● **Task**
Output only the lines below from the one holding "MEET THE TEAM" down to the one holding "directly enhances the existing business.", both end lines included and every picture dropped.

● **Recorded data**
• • • •

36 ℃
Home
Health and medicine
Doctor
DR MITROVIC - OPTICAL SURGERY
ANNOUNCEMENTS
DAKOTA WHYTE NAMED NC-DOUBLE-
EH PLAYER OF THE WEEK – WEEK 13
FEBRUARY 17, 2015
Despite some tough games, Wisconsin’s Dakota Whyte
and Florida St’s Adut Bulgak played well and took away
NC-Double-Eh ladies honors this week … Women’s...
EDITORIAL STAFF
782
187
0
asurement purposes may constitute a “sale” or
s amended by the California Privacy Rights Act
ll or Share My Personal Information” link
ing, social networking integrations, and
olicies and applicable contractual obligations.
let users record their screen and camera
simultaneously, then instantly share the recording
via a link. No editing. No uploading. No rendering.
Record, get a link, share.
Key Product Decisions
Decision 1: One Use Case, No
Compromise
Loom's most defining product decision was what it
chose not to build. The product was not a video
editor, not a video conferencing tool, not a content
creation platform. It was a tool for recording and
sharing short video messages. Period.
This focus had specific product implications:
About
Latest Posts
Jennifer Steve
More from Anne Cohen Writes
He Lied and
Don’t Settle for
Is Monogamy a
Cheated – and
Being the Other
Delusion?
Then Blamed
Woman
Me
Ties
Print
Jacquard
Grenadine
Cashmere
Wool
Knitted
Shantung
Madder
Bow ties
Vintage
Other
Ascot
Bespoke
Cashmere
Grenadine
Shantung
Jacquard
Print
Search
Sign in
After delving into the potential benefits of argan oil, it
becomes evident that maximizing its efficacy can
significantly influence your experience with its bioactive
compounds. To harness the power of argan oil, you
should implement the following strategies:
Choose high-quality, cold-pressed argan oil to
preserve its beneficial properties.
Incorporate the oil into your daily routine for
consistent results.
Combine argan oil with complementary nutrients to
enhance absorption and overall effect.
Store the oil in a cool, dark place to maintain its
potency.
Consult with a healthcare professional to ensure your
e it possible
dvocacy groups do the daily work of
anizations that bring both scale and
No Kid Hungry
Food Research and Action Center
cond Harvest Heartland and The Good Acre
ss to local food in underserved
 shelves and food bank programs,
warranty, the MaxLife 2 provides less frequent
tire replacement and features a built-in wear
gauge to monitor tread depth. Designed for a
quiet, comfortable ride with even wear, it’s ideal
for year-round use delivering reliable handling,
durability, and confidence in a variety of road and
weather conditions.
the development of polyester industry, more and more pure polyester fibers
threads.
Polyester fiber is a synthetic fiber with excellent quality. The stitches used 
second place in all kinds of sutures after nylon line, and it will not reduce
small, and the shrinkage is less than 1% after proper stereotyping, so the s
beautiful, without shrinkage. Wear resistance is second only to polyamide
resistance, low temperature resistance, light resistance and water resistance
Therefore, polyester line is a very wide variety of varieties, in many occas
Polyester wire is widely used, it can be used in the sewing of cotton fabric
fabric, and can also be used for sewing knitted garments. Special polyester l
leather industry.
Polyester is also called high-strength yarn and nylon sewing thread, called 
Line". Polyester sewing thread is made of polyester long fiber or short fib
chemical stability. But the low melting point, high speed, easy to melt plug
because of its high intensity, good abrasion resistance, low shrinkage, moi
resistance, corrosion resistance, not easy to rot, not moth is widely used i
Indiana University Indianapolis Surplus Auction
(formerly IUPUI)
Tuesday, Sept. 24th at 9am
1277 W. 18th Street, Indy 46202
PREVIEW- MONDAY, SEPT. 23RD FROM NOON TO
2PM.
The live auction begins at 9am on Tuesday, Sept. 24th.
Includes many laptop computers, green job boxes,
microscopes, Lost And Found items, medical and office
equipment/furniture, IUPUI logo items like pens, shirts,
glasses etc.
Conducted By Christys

• • • •

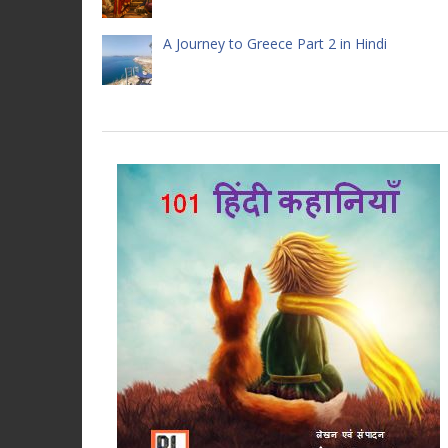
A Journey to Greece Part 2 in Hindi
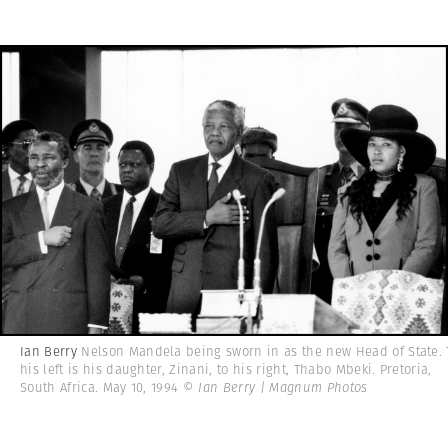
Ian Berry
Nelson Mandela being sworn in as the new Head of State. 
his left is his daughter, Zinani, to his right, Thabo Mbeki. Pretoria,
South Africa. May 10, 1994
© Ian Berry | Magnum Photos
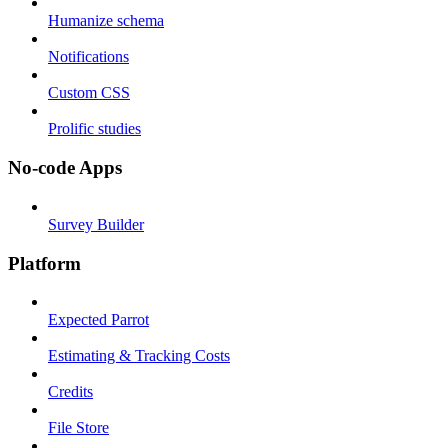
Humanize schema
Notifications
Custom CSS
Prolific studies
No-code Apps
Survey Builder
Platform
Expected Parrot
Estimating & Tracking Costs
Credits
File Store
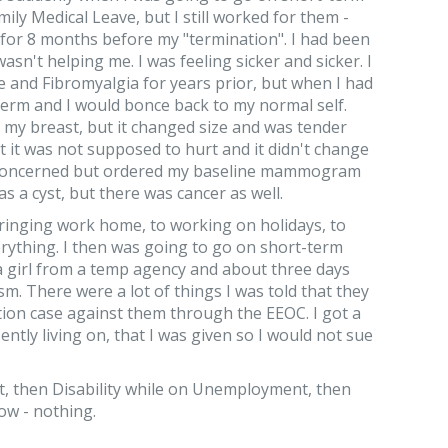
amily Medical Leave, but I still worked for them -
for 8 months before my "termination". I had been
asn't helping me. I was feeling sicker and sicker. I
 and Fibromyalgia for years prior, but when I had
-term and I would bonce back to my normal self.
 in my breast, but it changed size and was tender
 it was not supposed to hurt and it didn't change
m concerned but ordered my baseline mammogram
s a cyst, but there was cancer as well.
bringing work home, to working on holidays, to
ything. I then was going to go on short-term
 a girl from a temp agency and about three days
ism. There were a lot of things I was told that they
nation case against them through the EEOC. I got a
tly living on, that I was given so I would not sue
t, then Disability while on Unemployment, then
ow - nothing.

• • • •

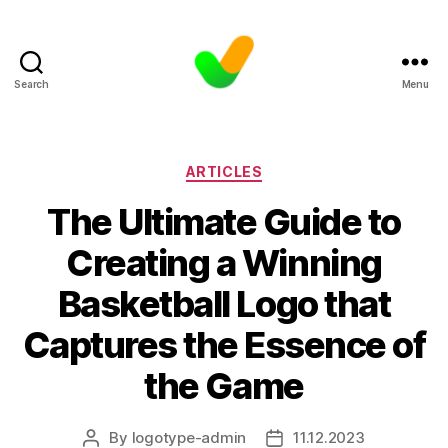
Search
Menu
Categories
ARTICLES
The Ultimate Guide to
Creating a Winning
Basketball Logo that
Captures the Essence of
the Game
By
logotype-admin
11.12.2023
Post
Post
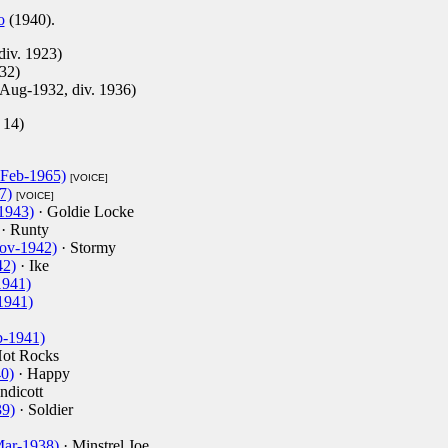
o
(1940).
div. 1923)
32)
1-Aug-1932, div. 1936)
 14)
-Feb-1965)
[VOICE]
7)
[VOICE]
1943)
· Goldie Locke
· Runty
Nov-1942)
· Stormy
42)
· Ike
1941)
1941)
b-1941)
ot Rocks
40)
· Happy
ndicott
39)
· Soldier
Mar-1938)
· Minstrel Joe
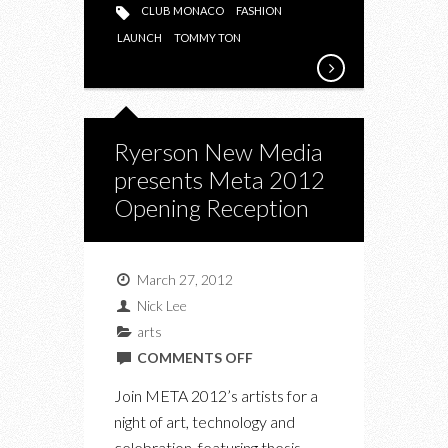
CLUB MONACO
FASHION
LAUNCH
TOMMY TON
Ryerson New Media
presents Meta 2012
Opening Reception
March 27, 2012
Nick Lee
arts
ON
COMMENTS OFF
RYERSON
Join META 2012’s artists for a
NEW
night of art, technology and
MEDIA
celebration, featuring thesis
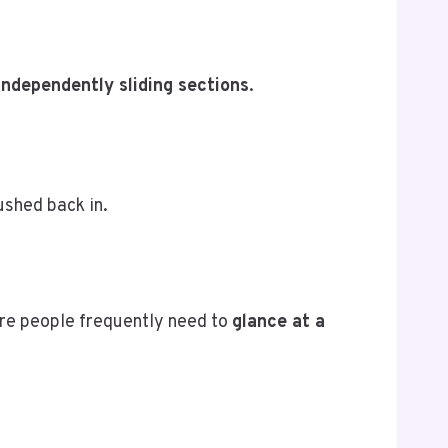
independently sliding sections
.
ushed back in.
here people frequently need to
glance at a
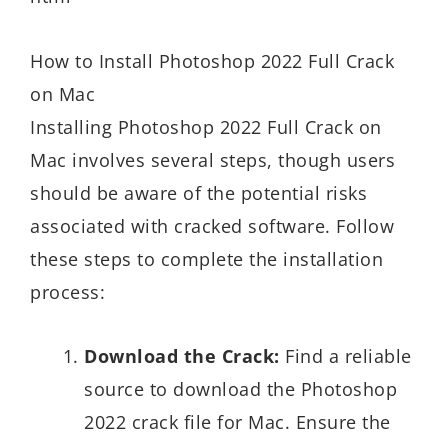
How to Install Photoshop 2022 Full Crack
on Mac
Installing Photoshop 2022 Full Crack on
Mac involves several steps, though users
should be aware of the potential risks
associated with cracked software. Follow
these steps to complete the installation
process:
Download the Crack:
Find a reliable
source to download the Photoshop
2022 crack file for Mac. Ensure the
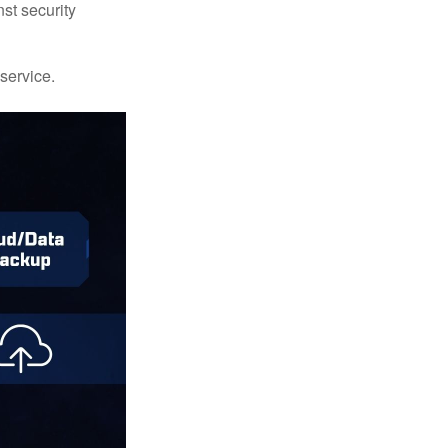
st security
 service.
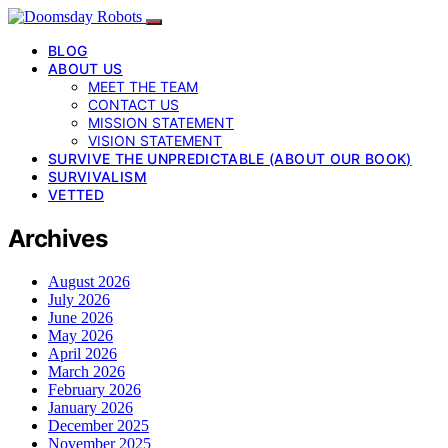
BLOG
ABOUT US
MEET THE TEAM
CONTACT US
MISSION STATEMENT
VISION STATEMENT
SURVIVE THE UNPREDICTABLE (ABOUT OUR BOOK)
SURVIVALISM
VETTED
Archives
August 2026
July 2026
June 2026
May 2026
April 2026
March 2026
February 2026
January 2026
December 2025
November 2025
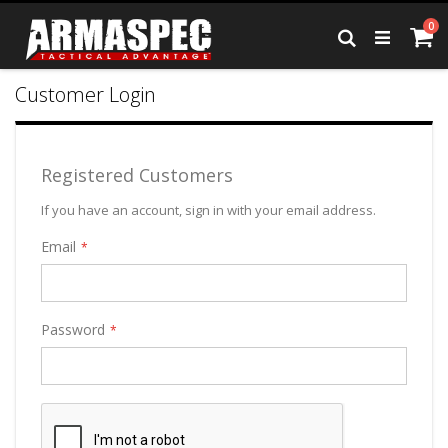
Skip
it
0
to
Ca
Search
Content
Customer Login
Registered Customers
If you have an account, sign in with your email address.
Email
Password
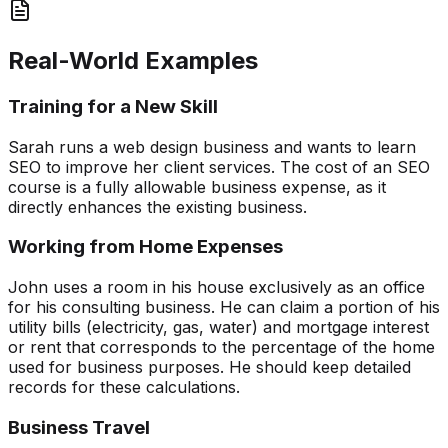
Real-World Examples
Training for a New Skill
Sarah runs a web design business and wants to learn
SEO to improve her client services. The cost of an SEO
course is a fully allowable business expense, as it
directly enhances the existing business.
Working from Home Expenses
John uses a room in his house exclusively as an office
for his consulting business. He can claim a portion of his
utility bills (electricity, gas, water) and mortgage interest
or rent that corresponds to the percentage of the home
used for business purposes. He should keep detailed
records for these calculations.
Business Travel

• • • •

● **Answer to this exercise**
MEET THE TEAM
CONTACT US
MISSION STATEMENT
VISION STATEMENT
SURVIVE THE UNPREDICTABLE (ABOUT OUR BOOK)
SURVIVALISM
VETTED
Archives
August 2026
July 2026
June 2026
May 2026
April 2026
March 2026
February 2026
January 2026
December 2025
November 2025
Skip
it
0
to
Ca
Search
Content
Customer Login
Registered Customers
If you have an account, sign in with your email address.
Email
Password
Real-World Examples
Training for a New Skill
Sarah runs a web design business and wants to learn
SEO to improve her client services. The cost of an SEO
course is a fully allowable business expense, as it
directly enhances the existing business.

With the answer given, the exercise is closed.